### Assignment
Working from the records below, return word for word the line that contains "Find all instances" and each line after it, ending with the last. Skip all pictures.

Records from a data collection

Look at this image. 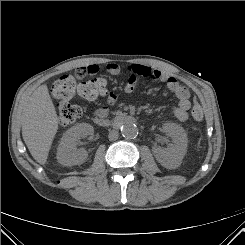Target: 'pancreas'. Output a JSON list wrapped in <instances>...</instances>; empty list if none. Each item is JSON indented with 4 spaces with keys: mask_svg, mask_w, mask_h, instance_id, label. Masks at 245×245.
I'll return each mask as SVG.
<instances>
[{
    "mask_svg": "<svg viewBox=\"0 0 245 245\" xmlns=\"http://www.w3.org/2000/svg\"><path fill=\"white\" fill-rule=\"evenodd\" d=\"M115 114H116V115H119V112H116Z\"/></svg>",
    "mask_w": 245,
    "mask_h": 245,
    "instance_id": "1",
    "label": "pancreas"
}]
</instances>
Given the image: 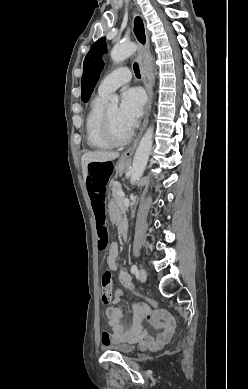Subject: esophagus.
<instances>
[{
	"instance_id": "34e87169",
	"label": "esophagus",
	"mask_w": 248,
	"mask_h": 389,
	"mask_svg": "<svg viewBox=\"0 0 248 389\" xmlns=\"http://www.w3.org/2000/svg\"><path fill=\"white\" fill-rule=\"evenodd\" d=\"M133 34L135 36V39L137 43L139 44L140 51L138 53V60L141 64V67L145 70L146 75L144 77V84L147 90L148 94V102L146 106V112H145V118L143 121L142 128L140 130L139 136L135 140V142L132 144L131 147H129L120 157V160L122 161H129L138 145V142L147 126L150 111H151V105H152V97H153V75L151 72V69L149 67V34L146 29V25L144 22L143 17L136 13L133 16Z\"/></svg>"
}]
</instances>
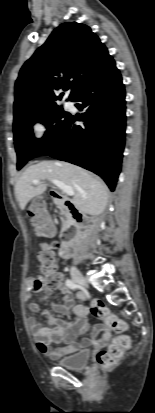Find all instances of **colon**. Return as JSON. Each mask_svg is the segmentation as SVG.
<instances>
[{
	"label": "colon",
	"instance_id": "colon-1",
	"mask_svg": "<svg viewBox=\"0 0 155 413\" xmlns=\"http://www.w3.org/2000/svg\"><path fill=\"white\" fill-rule=\"evenodd\" d=\"M35 201L27 211L30 223L38 236H45L51 233L53 224L46 209L44 194L37 192ZM38 258L41 263V273L44 283L54 288L58 285L60 277L55 265L53 247L42 244L39 247ZM92 314L102 320L106 327L118 334L113 339L107 349L101 350L96 355V362L102 367H110L120 360L126 350L130 348L131 339L124 334L126 330L125 322L110 312L109 308L100 300L91 302Z\"/></svg>",
	"mask_w": 155,
	"mask_h": 413
}]
</instances>
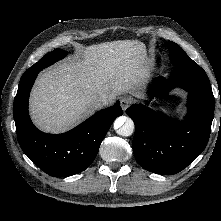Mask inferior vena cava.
Returning a JSON list of instances; mask_svg holds the SVG:
<instances>
[{"label":"inferior vena cava","instance_id":"inferior-vena-cava-1","mask_svg":"<svg viewBox=\"0 0 221 221\" xmlns=\"http://www.w3.org/2000/svg\"><path fill=\"white\" fill-rule=\"evenodd\" d=\"M113 102H114L113 98H108V97L103 96V97L96 99L95 105L97 108H101L104 106H108V105L112 104Z\"/></svg>","mask_w":221,"mask_h":221}]
</instances>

### Your response
Find all instances of **colon**. Return as JSON. Each mask_svg is the segmentation as SVG.
<instances>
[{
	"label": "colon",
	"instance_id": "colon-1",
	"mask_svg": "<svg viewBox=\"0 0 155 413\" xmlns=\"http://www.w3.org/2000/svg\"><path fill=\"white\" fill-rule=\"evenodd\" d=\"M35 201L27 211L30 223L38 236H45L51 233L53 224L46 209L44 194L37 192ZM38 258L41 263V273L44 283L54 288L58 285L60 277L55 265L53 247L42 244L39 247ZM92 314L102 320L106 327L118 334L113 339L107 349L101 350L96 355V362L102 367H110L120 360L126 350L130 348L131 339L124 334L126 330L125 322L110 312L109 308L100 300L91 302Z\"/></svg>",
	"mask_w": 155,
	"mask_h": 413
}]
</instances>
Mask inferior vena cava.
Returning a JSON list of instances; mask_svg holds the SVG:
<instances>
[{"label":"inferior vena cava","instance_id":"inferior-vena-cava-1","mask_svg":"<svg viewBox=\"0 0 221 221\" xmlns=\"http://www.w3.org/2000/svg\"><path fill=\"white\" fill-rule=\"evenodd\" d=\"M113 102H114L113 98H108V97L103 96V97L96 99L95 105L97 108H101L104 106H108V105L112 104Z\"/></svg>","mask_w":221,"mask_h":221}]
</instances>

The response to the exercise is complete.